▶ _The task_
In the entries below, locate the line with "Find the location of a", then give again that line and all lines after it, exactly, with pictures omitted.

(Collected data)

--------------------------------

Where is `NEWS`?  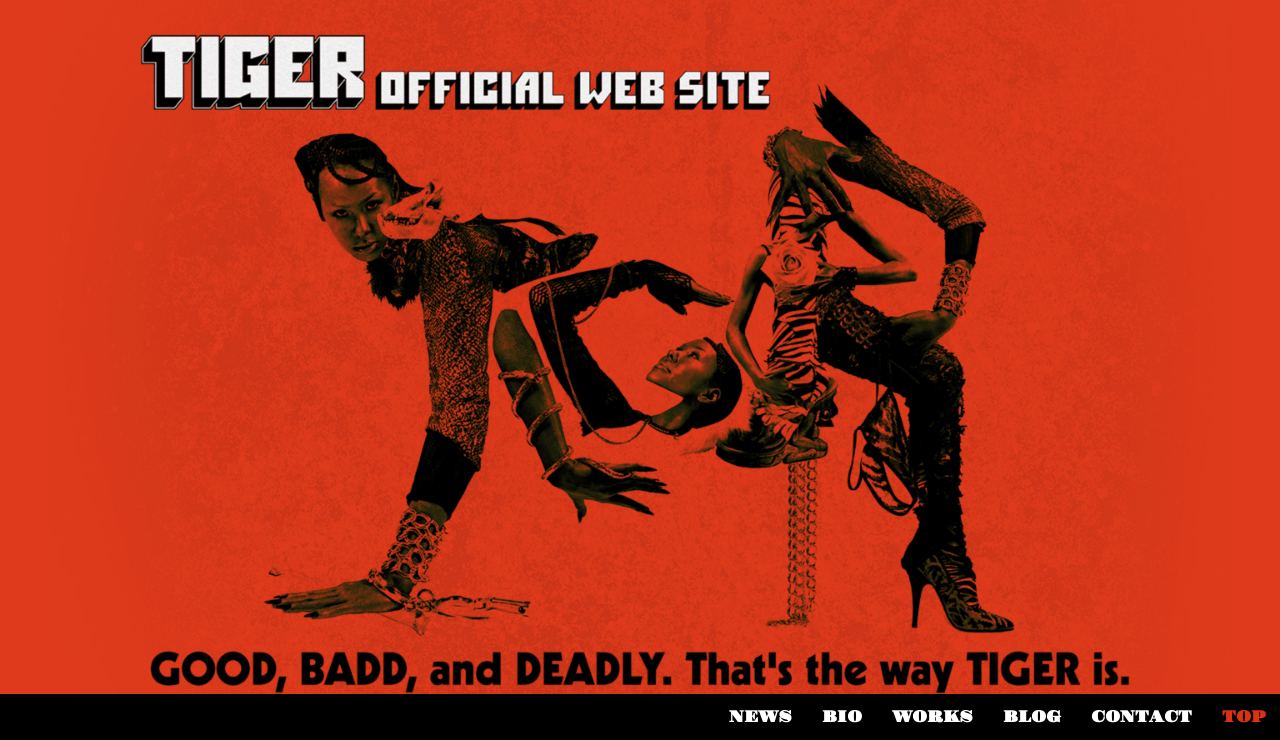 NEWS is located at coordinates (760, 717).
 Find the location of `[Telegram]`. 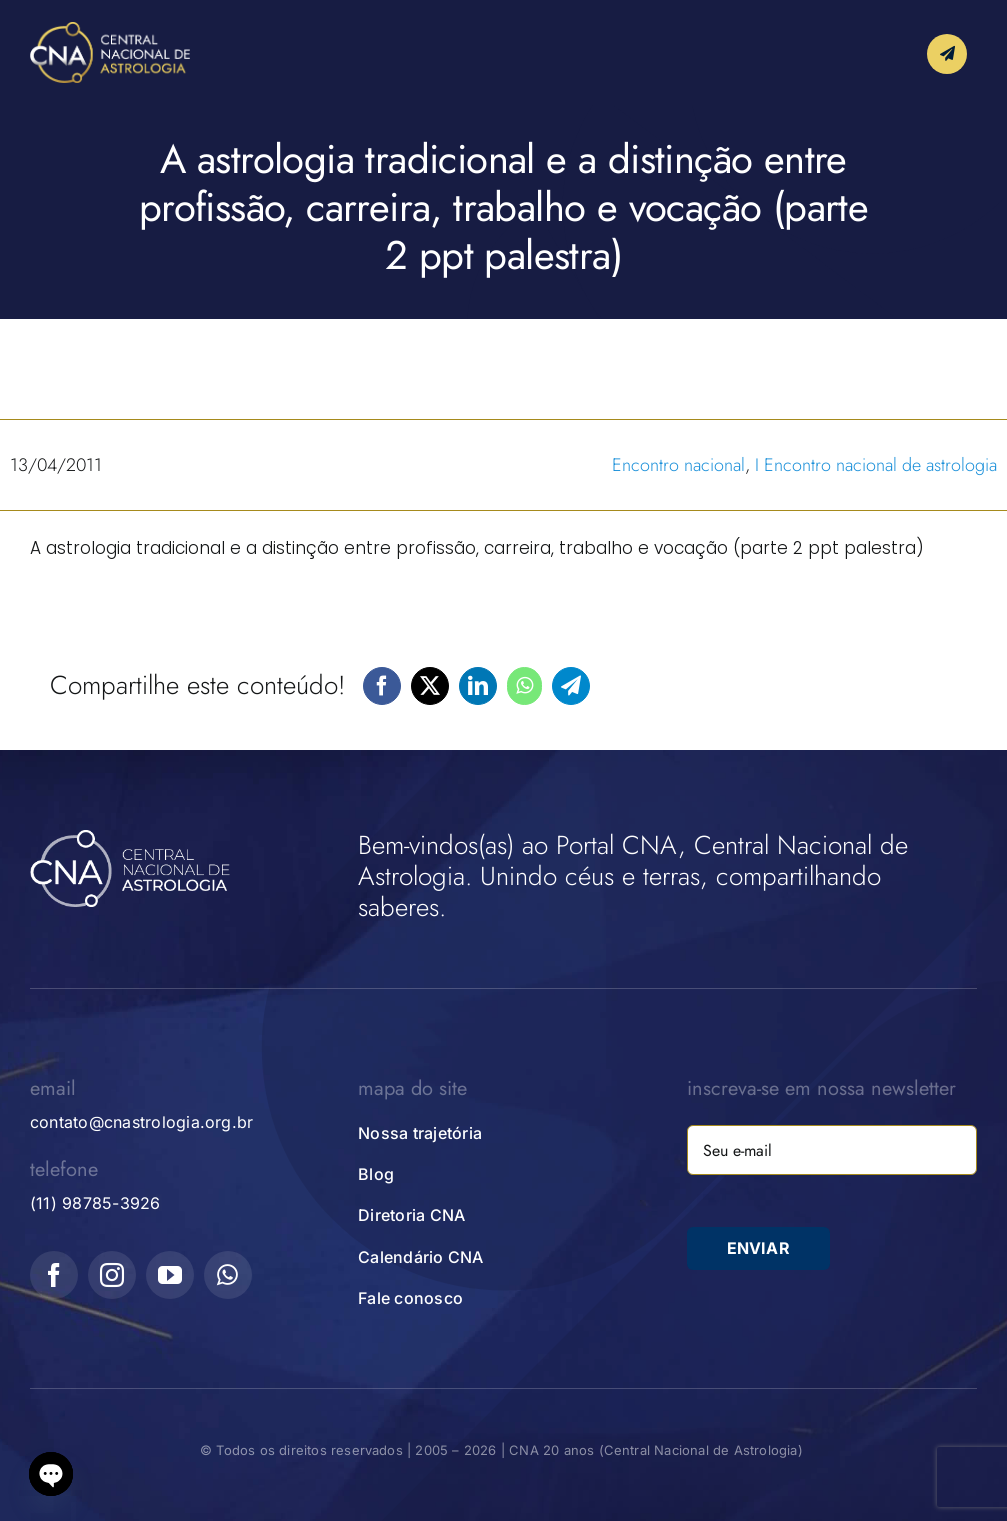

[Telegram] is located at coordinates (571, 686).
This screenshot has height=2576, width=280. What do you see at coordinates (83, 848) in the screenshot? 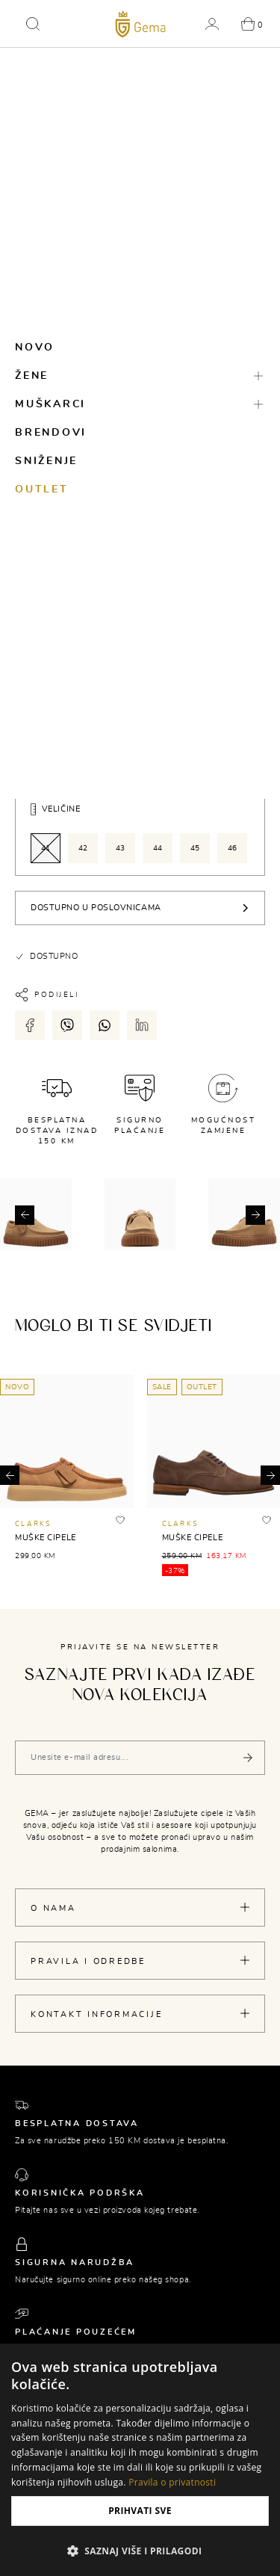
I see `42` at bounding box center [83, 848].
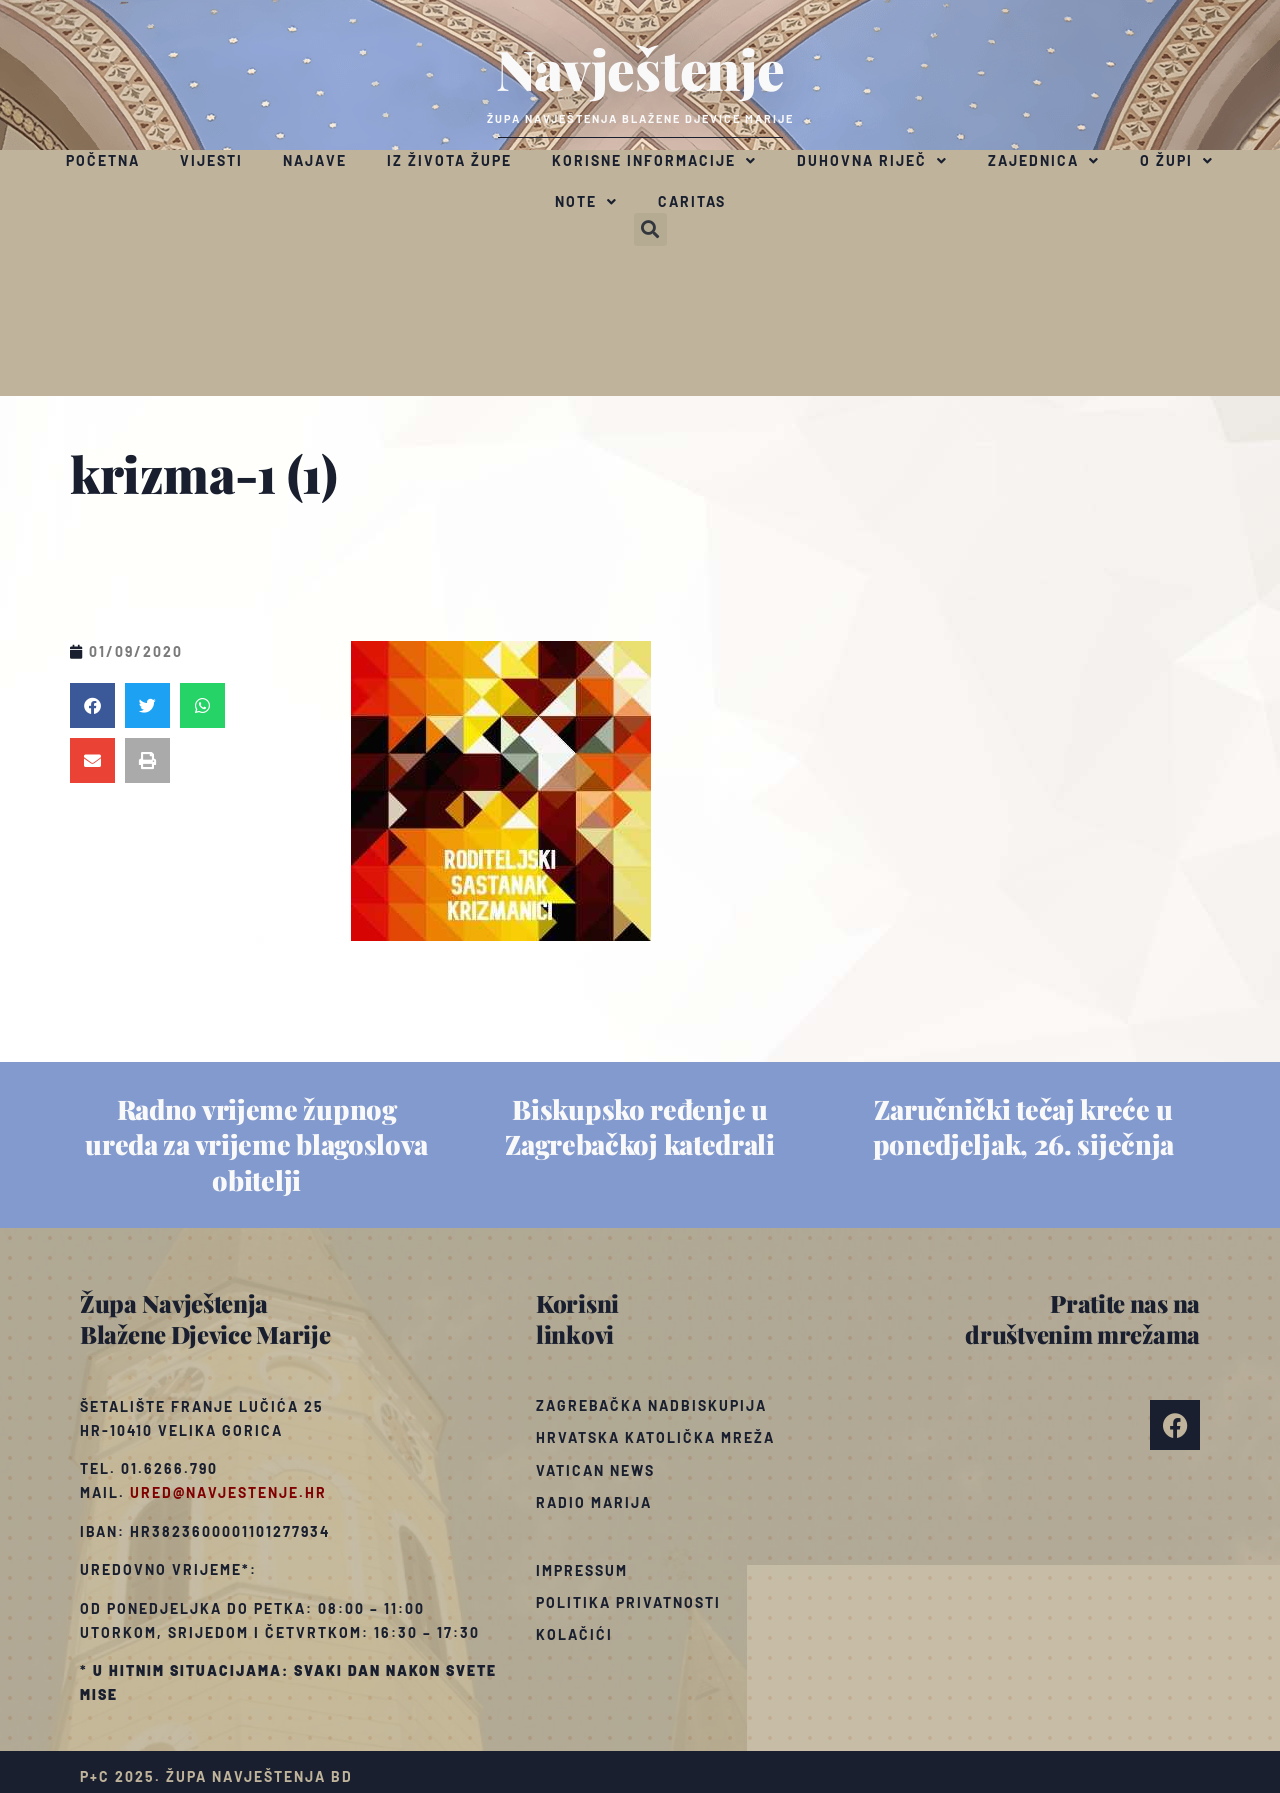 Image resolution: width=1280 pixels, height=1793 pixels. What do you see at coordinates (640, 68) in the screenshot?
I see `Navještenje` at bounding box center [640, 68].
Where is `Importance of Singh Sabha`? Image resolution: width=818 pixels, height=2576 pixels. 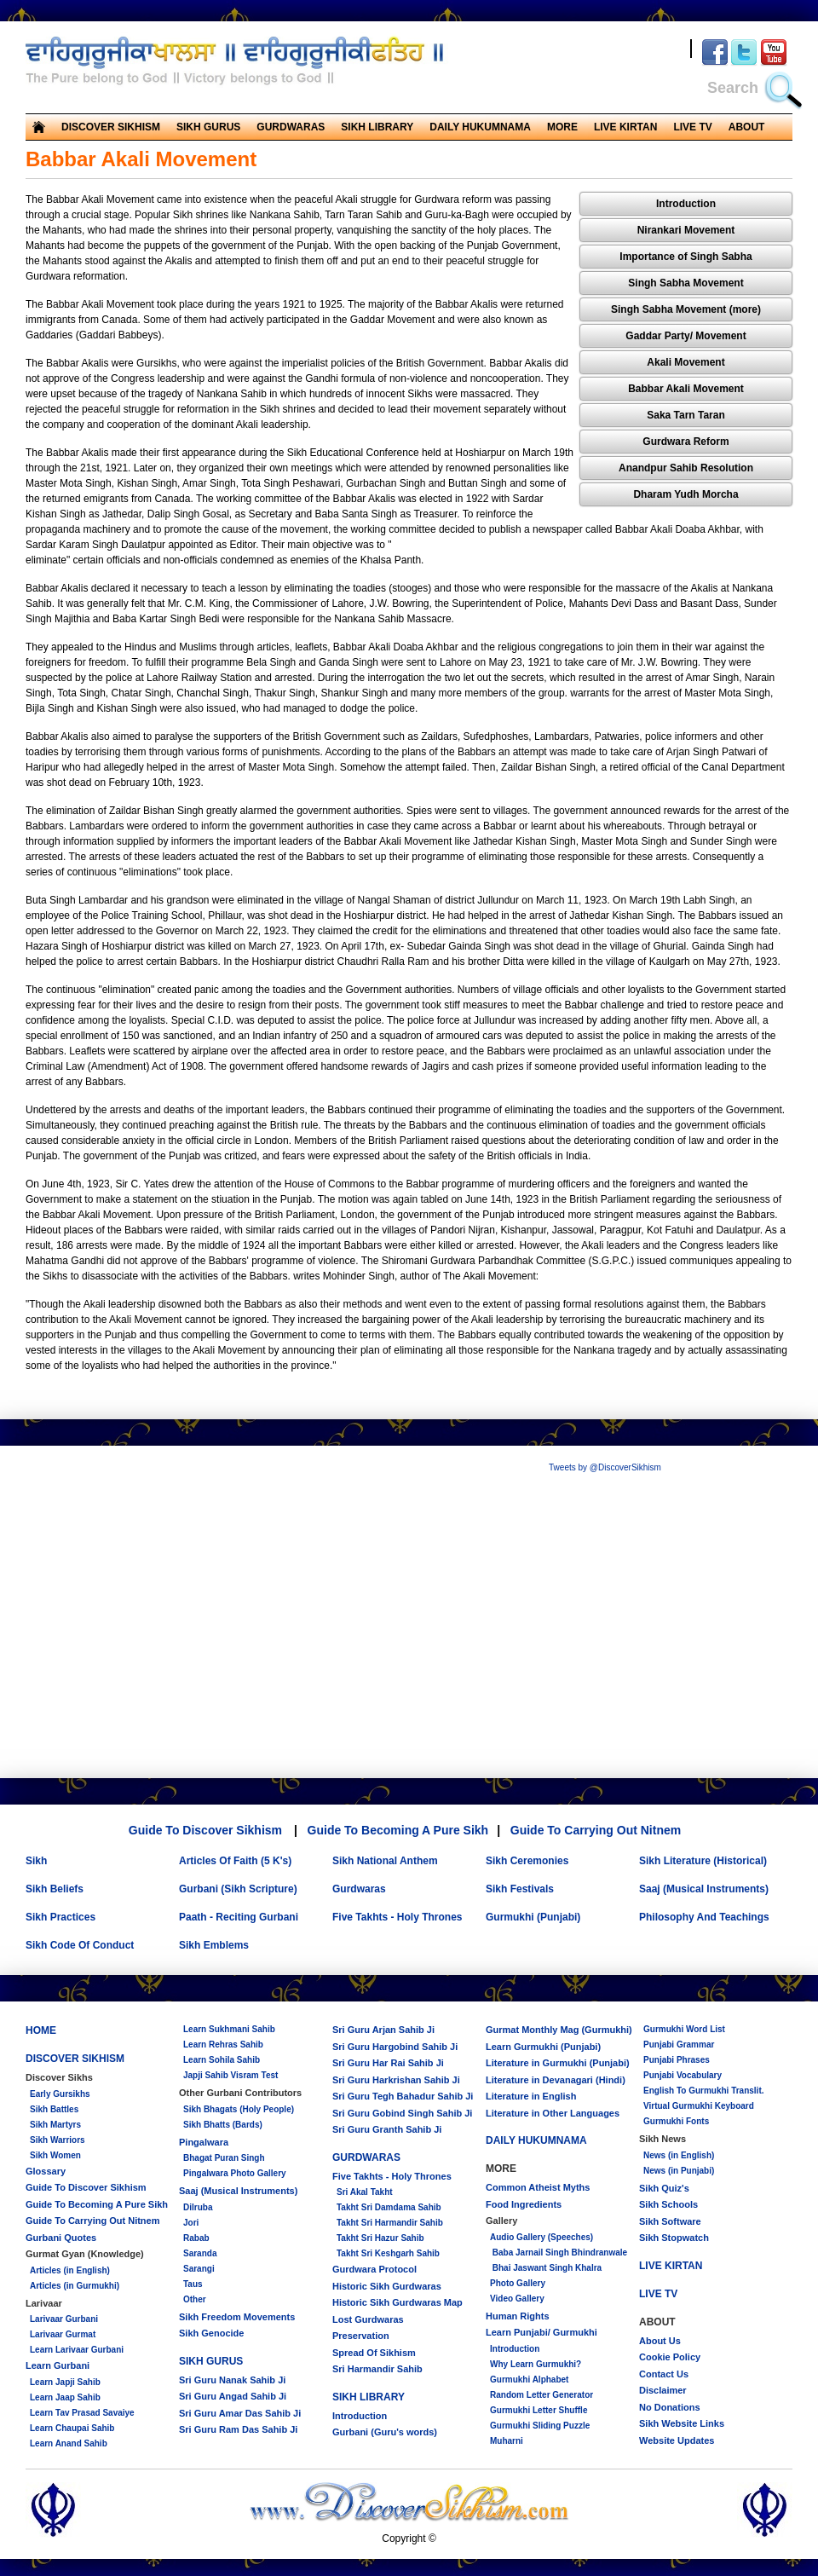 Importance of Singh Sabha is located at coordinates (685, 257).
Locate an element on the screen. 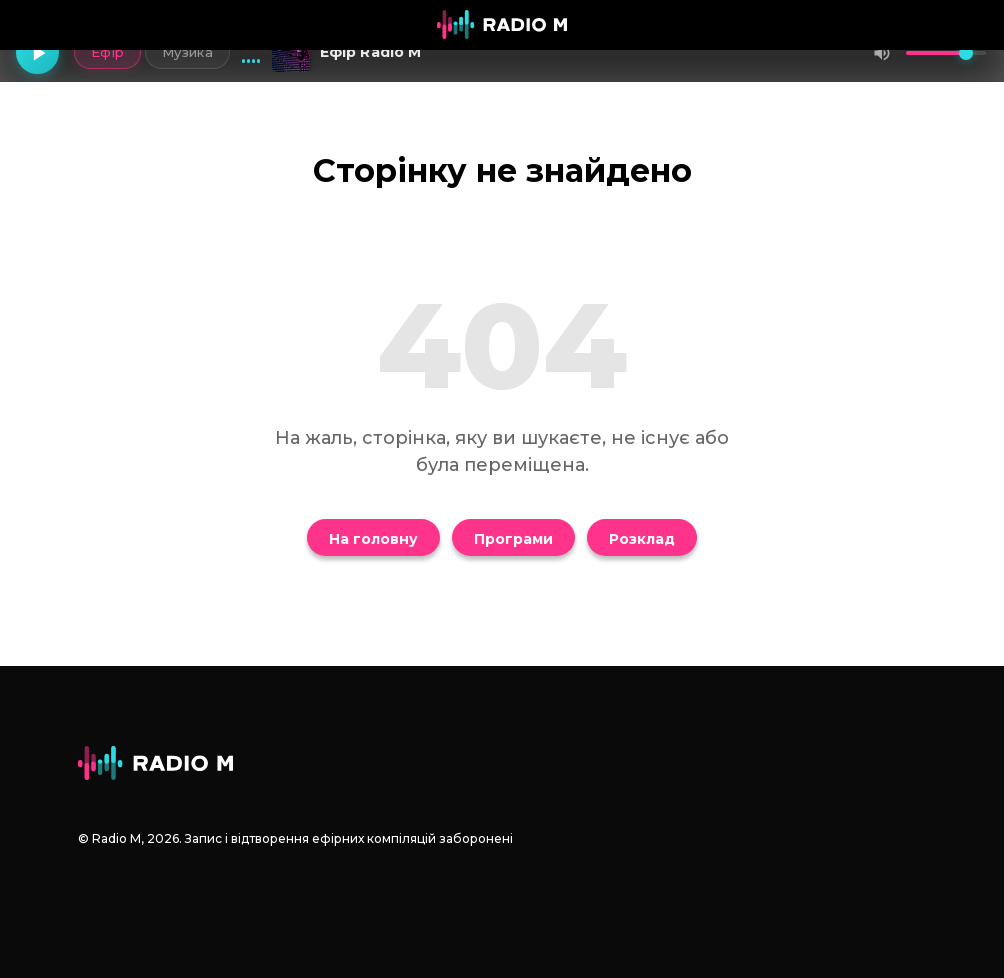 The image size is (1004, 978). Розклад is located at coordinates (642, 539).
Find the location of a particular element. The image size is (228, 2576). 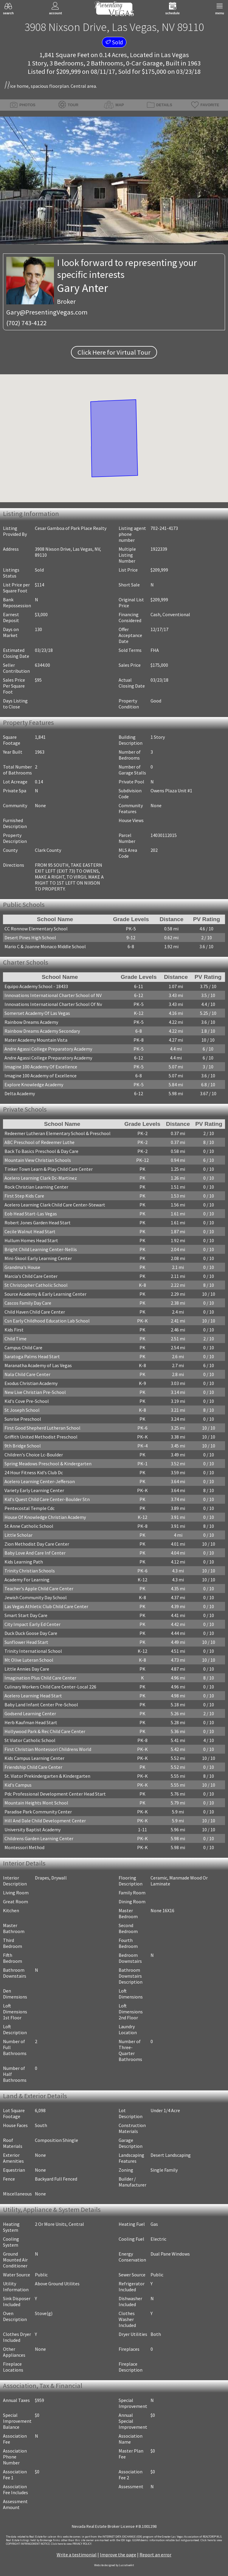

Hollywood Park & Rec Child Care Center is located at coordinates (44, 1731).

--------------------------------

▶ _Task output_
Find the location of a particular element. The image size is (228, 2576). 

Hollywood Park & Rec Child Care Center is located at coordinates (44, 1731).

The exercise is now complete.